John Lennon returned his MBE to the Queen on this day, as an act of protest against the Vietnam war.
Lennon’s chauffeur Les Anthony returned the insignia of the award to Buckinham Palace in the morning, also delivering handwritten letters to the Queen, prime minister Harold Wilson, and the secretary of the Central Chancery, explaining his actions.
The letters were written on notepaper headed Bag Productions, the company Lennon had recently set up with Yoko Ono.
I am returning my MBE as a protest against Britain’s involvement in the Nigeria-Biafra thing, against our support of America in Vietnam and against ‘Cold Turkey’ slipping down the charts.

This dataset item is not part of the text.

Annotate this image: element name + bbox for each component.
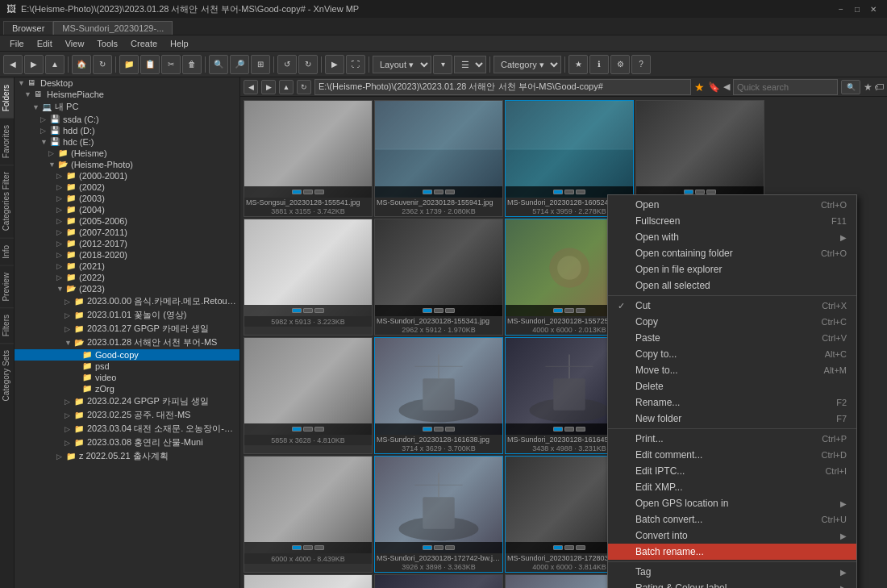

With love. John Lennon of Bag
The action was predictably seized on by the media. Lennon gave an interview to David Bellan of BBC Radio Four in which he explained that he had been “mulling it over” for the past two years, and that the My Lai massacre carried out by the US Army in March 1968 had contributed to his decision.
He also said he had not consulted the other Beatles before returning his MBE, and that he had only accepted it after being persuaded by Brian Epstein. Lennon also held a press conference in the afternoon at Apple, and filmed an interview for Reuters.
The Beatles had each been awarded the Member of the Order of the British Empire in the Queen’s 1965 birthday honours. The news was announced on 11 June that year, and the group received the awards at the palace on 26 October.
Lennon’s MBE insignia was rediscovered in a royal vault in January 2009, 40 years after it was returned. It was found at the Central Chancery of the Orders of Knighthood at St James’s Palace, where it had been kept from its day of return. It was still in its original presentation case alongside Lennon’s letter to the Queen.